Esses fusíveis são construídos para valores de, no máximo, 200 A. A capacidade de ruptura é de 70kA com uma tensão de 500V.

Construção dos Fusíveis DIAZED

O fusível DIAZED (ou D) é composto por base (aberta ou protegida), tampa, fusível, parafuso de ajuste e anel. A base é feita de porcelana dentro da qual está um elemento metálico roscado internamente e ligado externamente a um dos bornes. O outro borne está isolado do primeiro e ligado ao parafuso de ajuste.

Figura 2.4 – A = Borne ligado ao corpo roscado B = Borne ligado ao parafuso de ajuste

A tampa, geralmente de porcelana, fixa o fusível à base e não é inutilizada com a queima do fusível.

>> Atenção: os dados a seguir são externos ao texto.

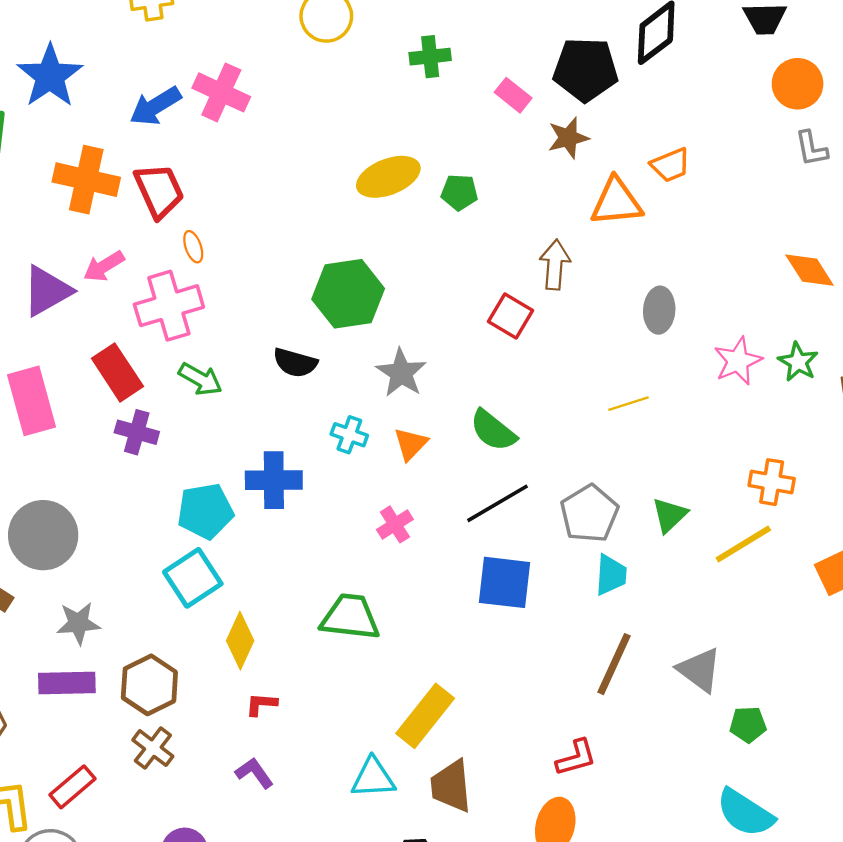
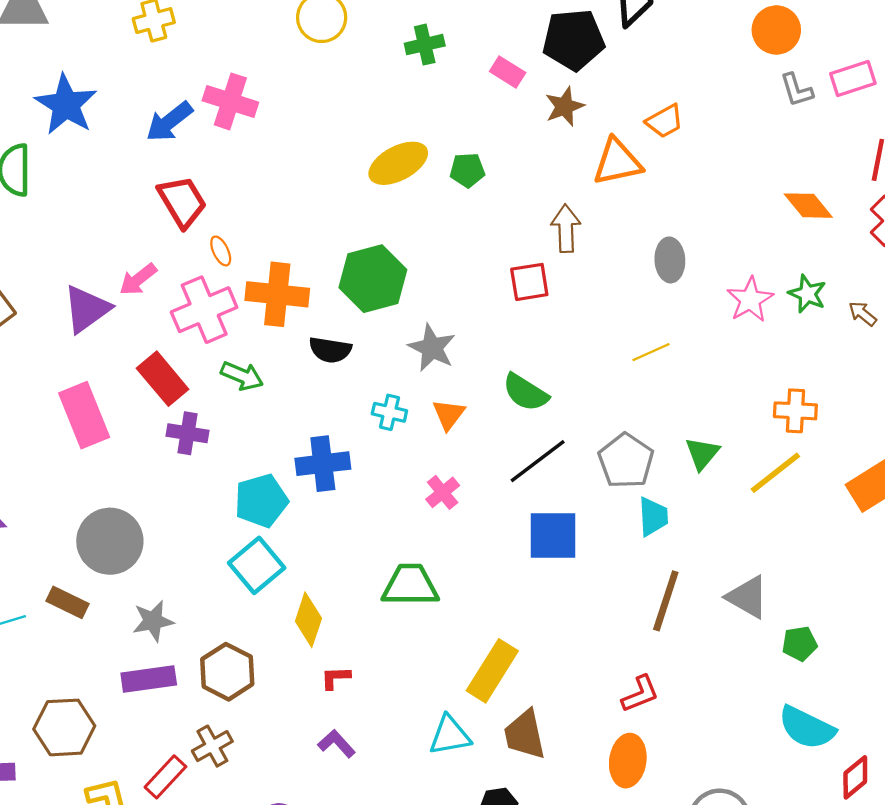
orange cross: (86, 180) -> (277, 294), moved
red square: (510, 316) -> (529, 282), turned -33
brown cross: (153, 748) -> (212, 746), moved, turned 30

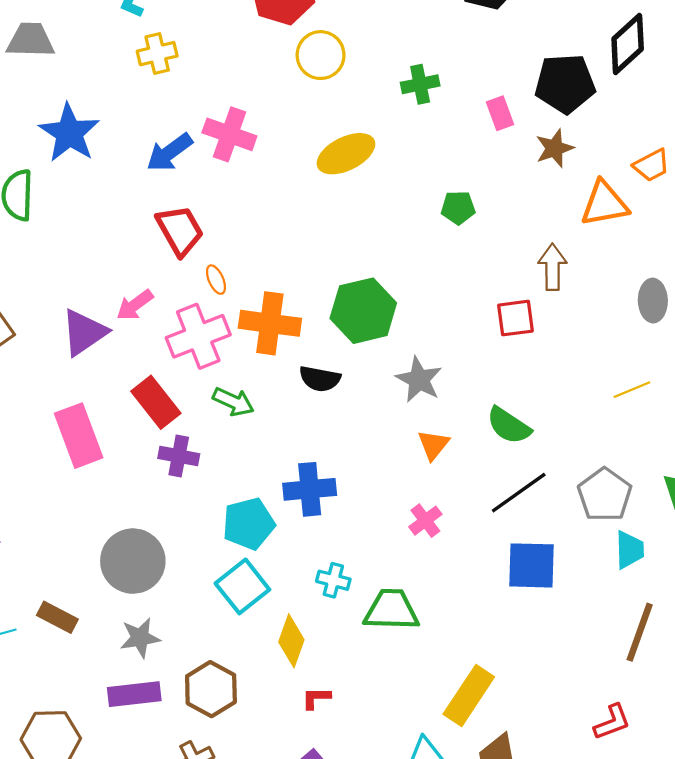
pink rectangle: (508, 72) -> (500, 113), turned 36
yellow ellipse: (398, 163) -> (346, 154), moved
cyan cross: (389, 412) -> (333, 580), moved
gray circle: (110, 541) -> (133, 561), moved

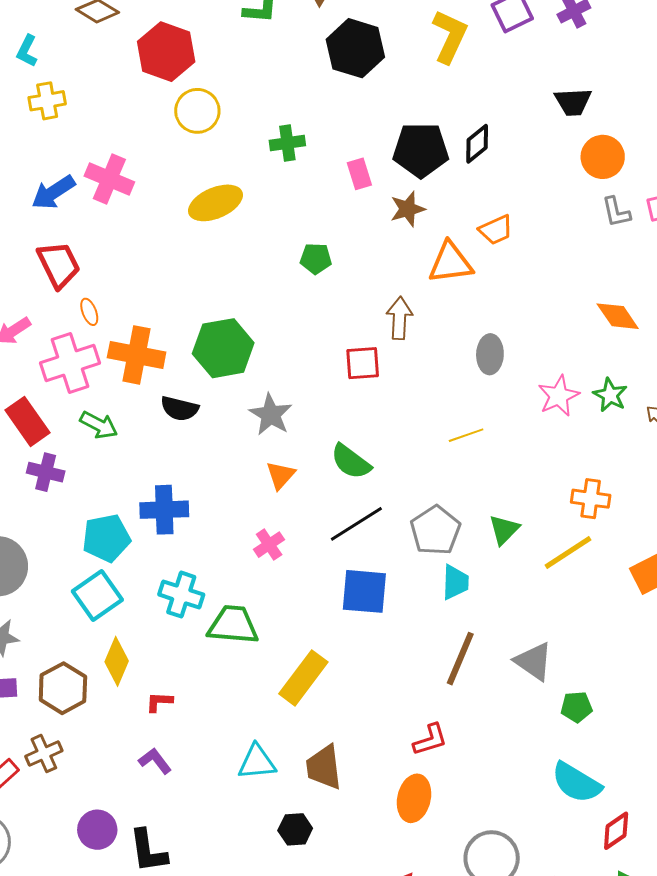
black diamond: (628, 44) -> (477, 144), moved, size x0.7
cyan cross: (333, 580) -> (181, 595), size x1.4
yellow diamond: (291, 641) -> (117, 661), moved
yellow rectangle: (469, 696) -> (303, 678), moved

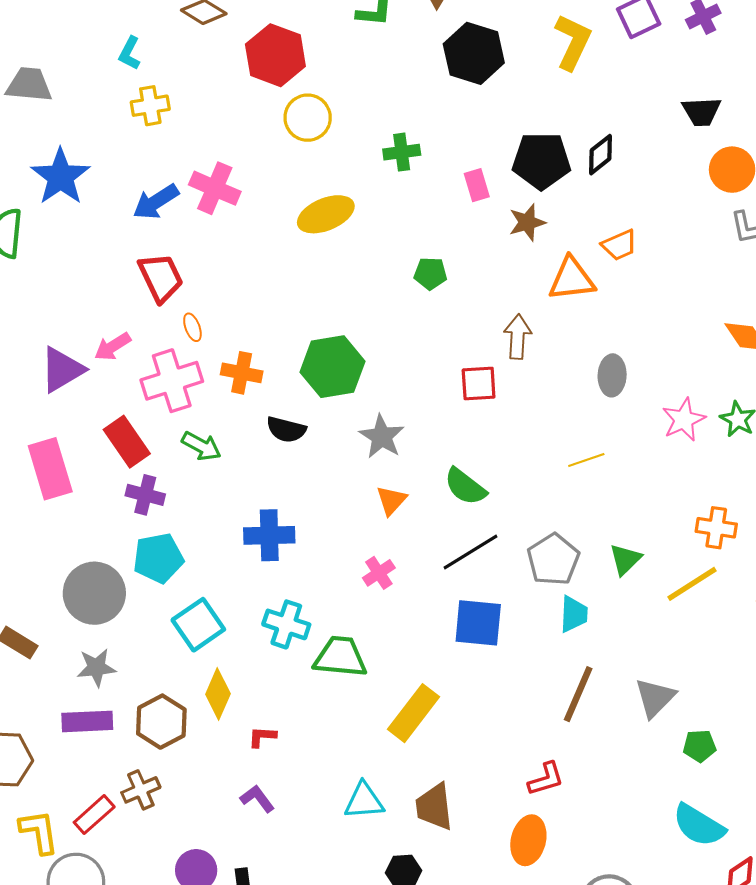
orange cross: (137, 355) -> (242, 373), size x0.7
cyan pentagon: (106, 538) -> (158, 558), moved
gray triangle: (534, 661) -> (655, 698), turned 39

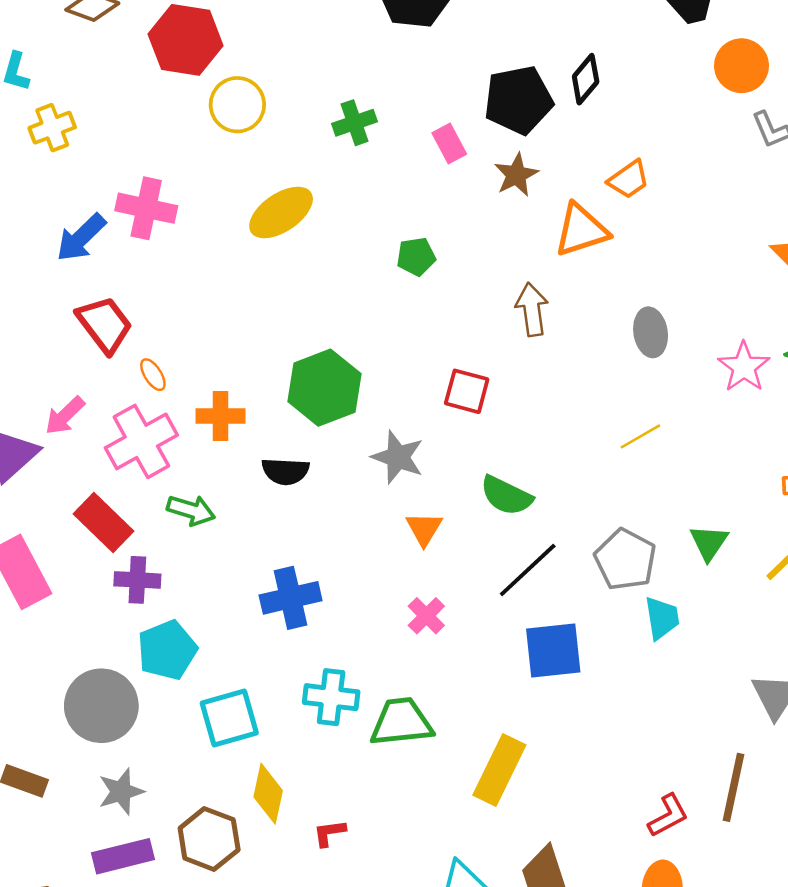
red square: (479, 384) -> (467, 391), moved, turned 30
cyan square: (198, 625) -> (229, 718), turned 30
brown line: (578, 694) -> (733, 787), moved

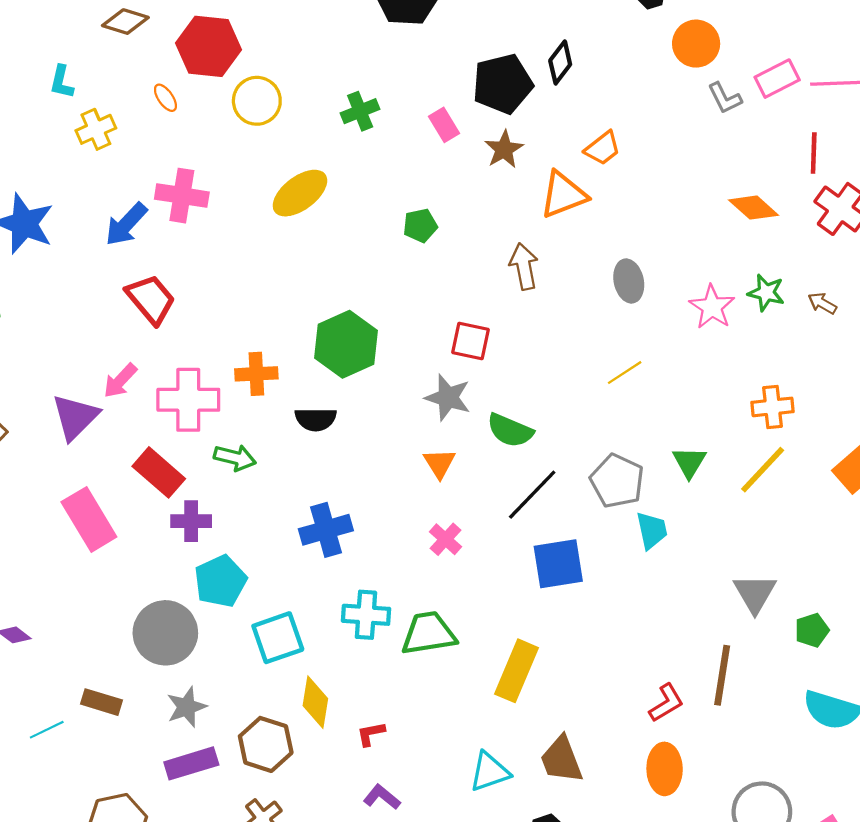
orange ellipse: (153, 375) -> (165, 98), moved
pink cross: (141, 441) -> (188, 400), turned 32
gray star: (398, 457) -> (448, 398), moved

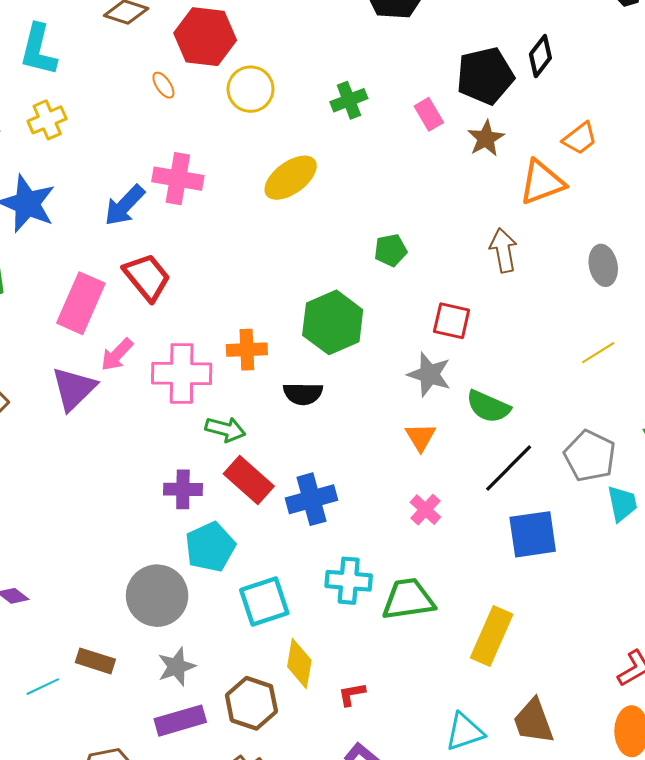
cyan L-shape: (62, 82) -> (38, 50), moved, size x1.6
yellow cross: (96, 129) -> (47, 120), moved
green pentagon: (420, 225) -> (391, 250), moved
red rectangle: (159, 472) -> (249, 480), moved
pink rectangle: (89, 519) -> (81, 303), moved, turned 54

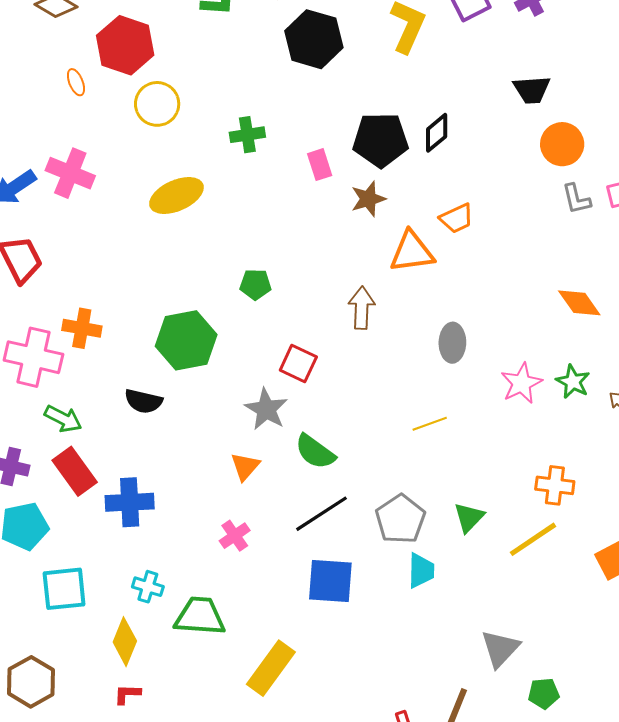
orange cross: (247, 350) -> (82, 328), moved
cyan cross: (349, 581) -> (148, 587), size x0.7
yellow diamond: (299, 663) -> (125, 642), moved

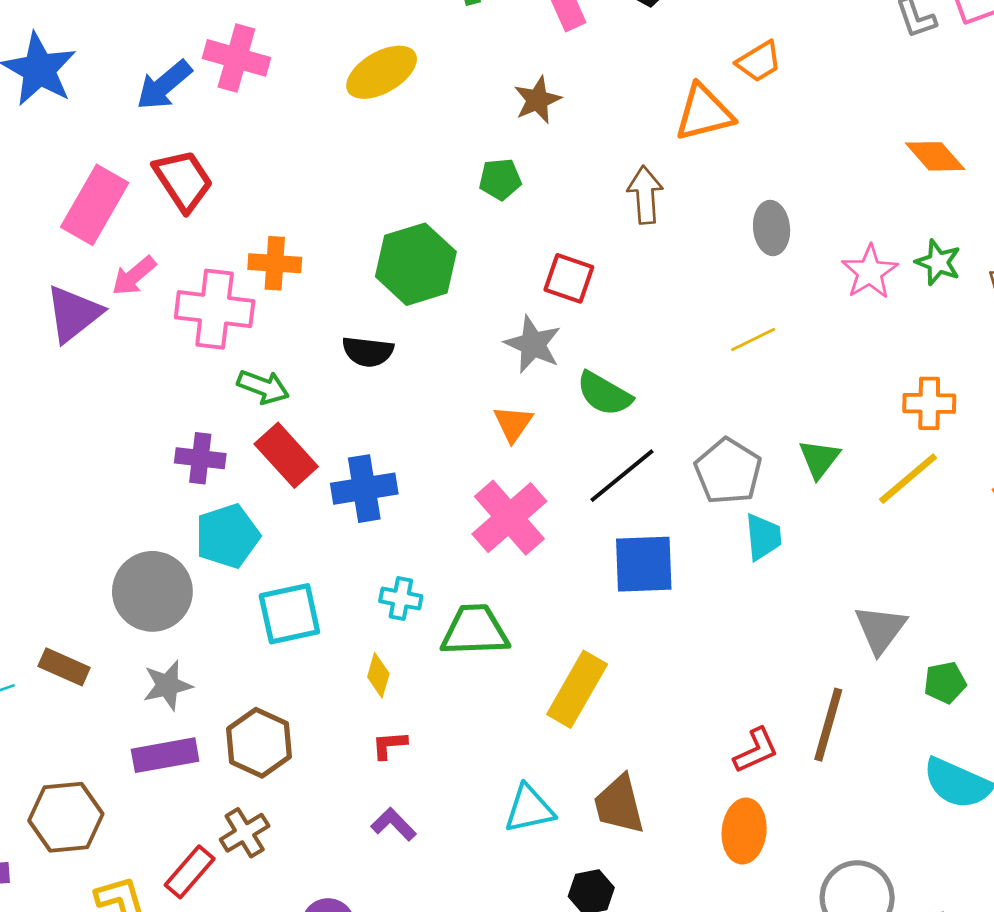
brown star: (368, 199) -> (537, 100), moved
pink cross: (235, 536) -> (509, 518), size x1.8
yellow diamond: (125, 642) -> (378, 675), size x0.7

Ela permite inspeção visual do indicador do fusível e sua substituição mesmo sob tensão.

Figura 2.5 – Tampa do fusível DIAZED

O parafuso de ajuste tem a função de impedir o uso de fusíveis de capacidade superior à desejada para o circuito. A montagem do parafuso é feita por meio de uma chave especial.

Figura 2.6 – Parafuso de ajuste

O anel é um elemento de porcelana com rosca interna, cuja função é proteger a rosca metálica da base aberta, pois evita a possibilidade de contatos acidentais na troca do fusível.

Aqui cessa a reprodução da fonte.